Which, if any, of the therapies extended Steinman's life is impossible to know. He lived years longer than his initial prognosis — survival time for patients with that degree of pancreatic cancer is usually measured in weeks to months. "Ralph was committed to the idea that his dendritic cells extended his life," Schlesinger says. "Certainly something did, but I don't think we'll ever know for sure what."

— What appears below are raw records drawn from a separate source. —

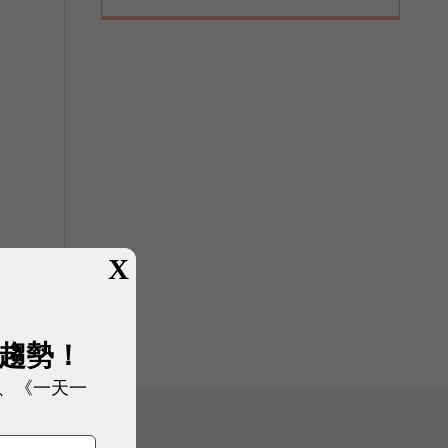
X
展趨勢！
、《一天一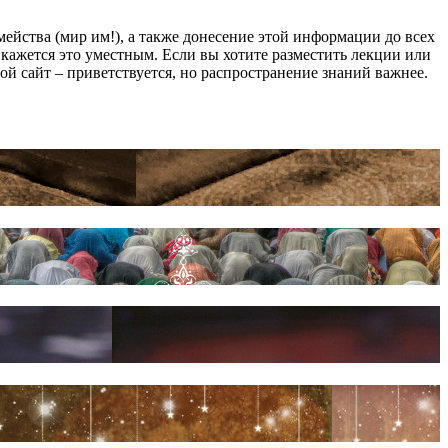
йства (мир им!), а также донесение этой информации до всех
ам кажется это уместным. Если вы хотите разместить лекции или
мой сайт – приветствуется, но распространение знаний важнее.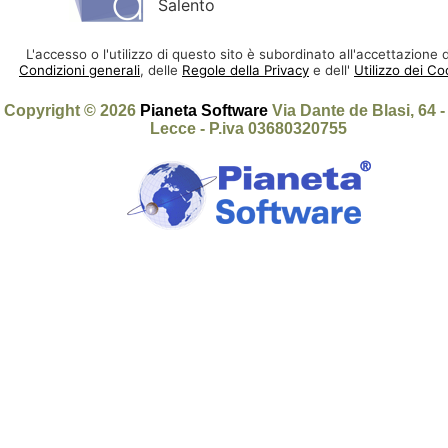
Salento
L'accesso o l'utilizzo di questo sito è subordinato all'accettazione d
Condizioni generali
, delle
Regole della Privacy
e dell'
Utilizzo dei Co
Copyright © 2026
Pianeta Software
Via Dante de Blasi, 64 
Lecce - P.iva 03680320755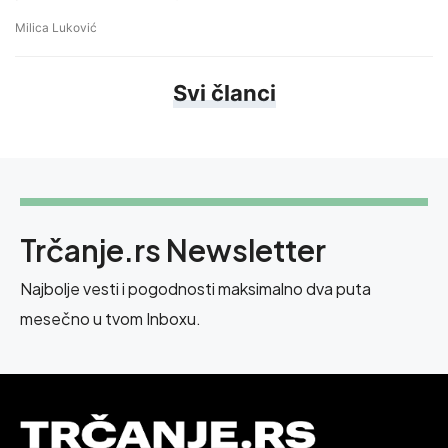
Milica Luković
Svi članci
Trčanje.rs Newsletter
Najbolje vesti i pogodnosti maksimalno dva puta
mesečno u tvom Inboxu.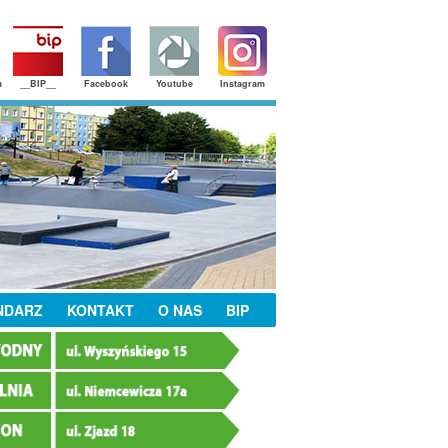
a
__BIP__
Facebook
Youtube
Instagram
NDARZ
KONTAKT
O NAS
BIP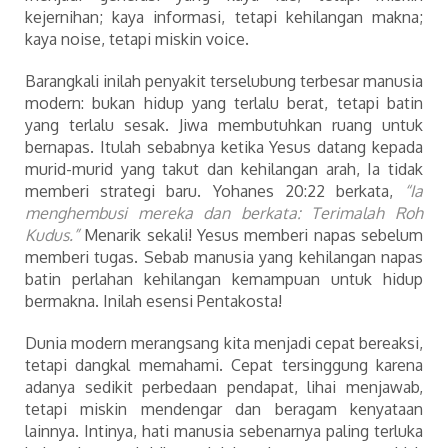
kejernihan; kaya informasi, tetapi kehilangan makna;
kaya noise, tetapi miskin voice.
Barangkali inilah penyakit terselubung terbesar manusia
modern: bukan hidup yang terlalu berat, tetapi batin
yang terlalu sesak. Jiwa membutuhkan ruang untuk
bernapas. Itulah sebabnya ketika Yesus datang kepada
murid-murid yang takut dan kehilangan arah, Ia tidak
memberi strategi baru. Yohanes 20:22 berkata,
“Ia
menghembusi mereka dan berkata: Terimalah Roh
Kudus.”
Menarik sekali! Yesus memberi napas sebelum
memberi tugas. Sebab manusia yang kehilangan napas
batin perlahan kehilangan kemampuan untuk hidup
bermakna. Inilah esensi Pentakosta!
Dunia modern merangsang kita menjadi cepat bereaksi,
tetapi dangkal memahami. Cepat tersinggung karena
adanya sedikit perbedaan pendapat, lihai menjawab,
tetapi miskin mendengar dan beragam kenyataan
lainnya. Intinya, hati manusia sebenarnya paling terluka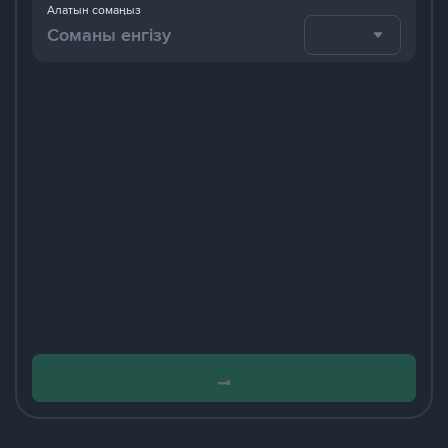
Алатын сомаңыз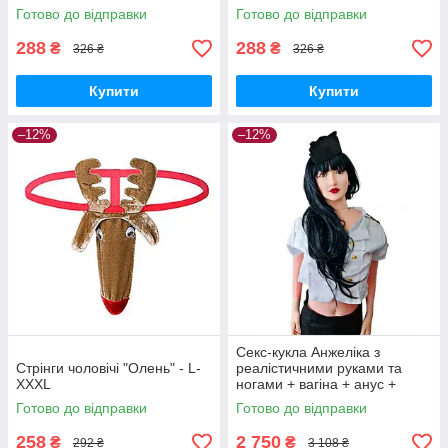
Готово до відправки
Готово до відправки
288
288
₴
₴
326 ₴
326 ₴
Купити
Купити
–12%
–12%
Секс-кукла Анжеліка з
Стрінги чоловічі "Олень" - L-
реалістичними руками та
XXXL
ногами + вагіна + анус +
вібрація + насос + мастило
Готово до відправки
Готово до відправки
258
2 750
₴
₴
292 ₴
3 108 ₴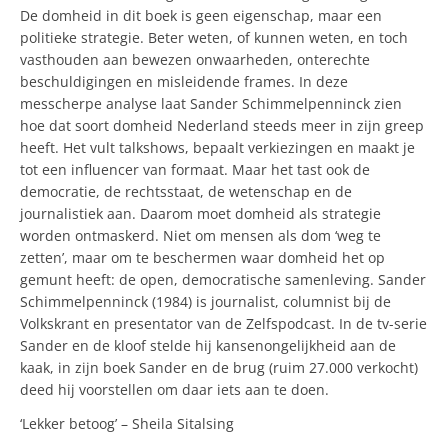
De domheid in dit boek is geen eigenschap, maar een
politieke strategie. Beter weten, of kunnen weten, en toch
vasthouden aan bewezen onwaarheden, onterechte
beschuldigingen en misleidende frames. In deze
messcherpe analyse laat Sander Schimmelpenninck zien
hoe dat soort domheid Nederland steeds meer in zijn greep
heeft. Het vult talkshows, bepaalt verkiezingen en maakt je
tot een influencer van formaat. Maar het tast ook de
democratie, de rechtsstaat, de wetenschap en de
journalistiek aan. Daarom moet domheid als strategie
worden ontmaskerd. Niet om mensen als dom ‘weg te
zetten’, maar om te beschermen waar domheid het op
gemunt heeft: de open, democratische samenleving. Sander
Schimmelpenninck (1984) is journalist, columnist bij de
Volkskrant en presentator van de Zelfspodcast. In de tv-serie
Sander en de kloof stelde hij kansenongelijkheid aan de
kaak, in zijn boek Sander en de brug (ruim 27.000 verkocht)
deed hij voorstellen om daar iets aan te doen.
‘Lekker betoog’ – Sheila Sitalsing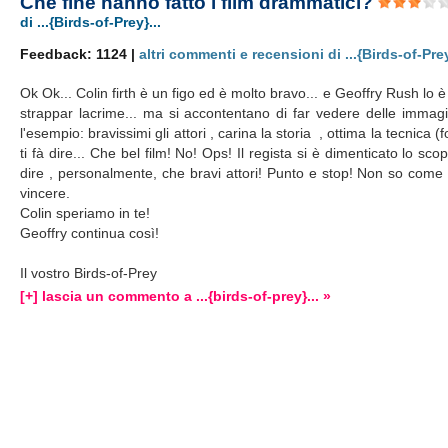
Che fine hanno fatto i film drammatici?
di ...{Birds-of-Prey}...
Feedback: 1124 |
altri commenti e recensioni di ...{Birds-of-Prey
Ok Ok... Colin firth è un figo ed è molto bravo... e Geoffry Rush lo 
strappar lacrime... ma si accontentano di far vedere delle imma
l'esempio: bravissimi gli attori , carina la storia , ottima la tecnica (
ti fà dire... Che bel film! No! Ops! Il regista si è dimenticato lo sc
dire , personalmente, che bravi attori! Punto e stop! Non so come si
vincere.
Colin speriamo in te!
Geoffry continua così!
Il vostro Birds-of-Prey
[+] lascia un commento a ...{birds-of-prey}... »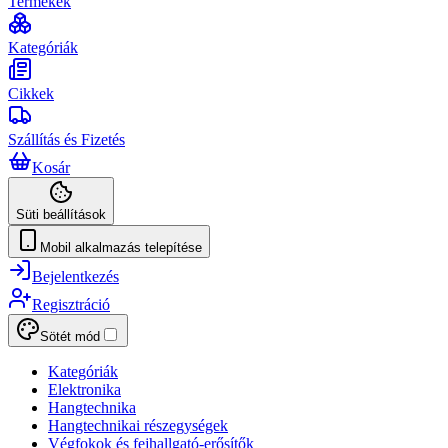
Termékek
Kategóriák
Cikkek
Szállítás és Fizetés
Kosár
Süti beállítások
Mobil alkalmazás telepítése
Bejelentkezés
Regisztráció
Sötét mód
Kategóriák
Elektronika
Hangtechnika
Hangtechnikai részegységek
Végfokok és fejhallgató-erősítők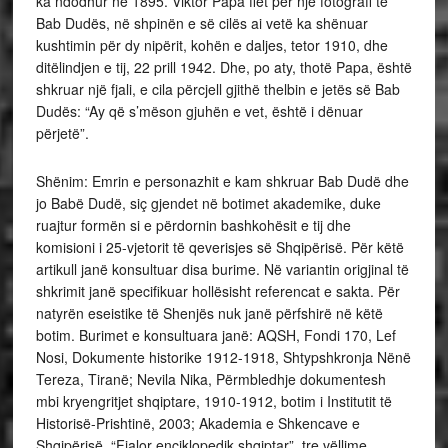
ka ndodhur në 1895. Viktor Papa flet për një fotografi të
Bab Dudës, në shpinën e së cilës ai vetë ka shënuar
kushtimin për dy nipërit, kohën e daljes, tetor 1910, dhe
ditëlindjen e tij, 22 prill 1942. Dhe, po aty, thotë Papa, është
shkruar një fjali, e cila përcjell gjithë thelbin e jetës së Bab
Dudës: “Ay që s’mëson gjuhën e vet, është i dënuar
përjetë”.
Shënim: Emrin e personazhit e kam shkruar Bab Dudë dhe
jo Babë Dudë, siç gjendet në botimet akademike, duke
ruajtur formën si e përdornin bashkohësit e tij dhe
komisioni i 25-vjetorit të qeverisjes së Shqipërisë. Për këtë
artikull janë konsultuar disa burime. Në variantin origjinal të
shkrimit janë specifikuar hollësisht referencat e sakta. Për
natyrën eseistike të Shenjës nuk janë përfshirë në këtë
botim. Burimet e konsultuara janë: AQSH, Fondi 170, Lef
Nosi, Dokumente historike 1912-1918, Shtypshkronja Nënë
Tereza, Tiranë; Nevila Nika, Përmbledhje dokumentesh
mbi kryengritjet shqiptare, 1910-1912, botim i Institutit të
Historisë-Prishtinë, 2003; Akademia e Shkencave e
Shqipërisë, “Fjalor enciklopedik shqiptar”, tre vëllime,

Those who monitored his treatment say that he was particularly responsive to a conventional chemotherapy, gemcitabine, which most people with pancreatic cancer become resistant to after just one or two treatment cycles. They also know that he had a measurable immune response: 8% of his cytotoxic, or killer, T cells were targeted to his pancreatic tumour. It was unclear, however, whether that was because of the dendritic-cell vaccines he received or because he had a natural immunity. Nor did anyone know whether the immune response helped to make the cancer susceptible to gemcitabine. "We knew at the outset that we wouldn't be able to tell which therapy made the difference," Schlesinger says. "We only had one patient, so there's no statistical significance."
A controlled experiment it was not, but Steinman's one-man trial moved the field forward. It answered a major question by showing that conventional chemotherapy could be given in conjunction with dendritic-cell vaccines. It bolstered Steinman's contention that experimental therapies should be tested in humans as quickly as possible, owing to the limitations of animal models. And it united the best minds in the field, all fighting for a common cause.
Anna Karolina Palucka, one of the investigators who oversaw the development of Steinman's dendritic-cell vaccine at Baylor, says that she and her colleagues are developing a full programme of immunotherapy against pancreatic cancer using the data gathered from Steinman's solo trial. And, in honour of him, the university will be opening a Ralph Steinman Center for Cancer Vaccines. "He started a completely new field," Palucka says.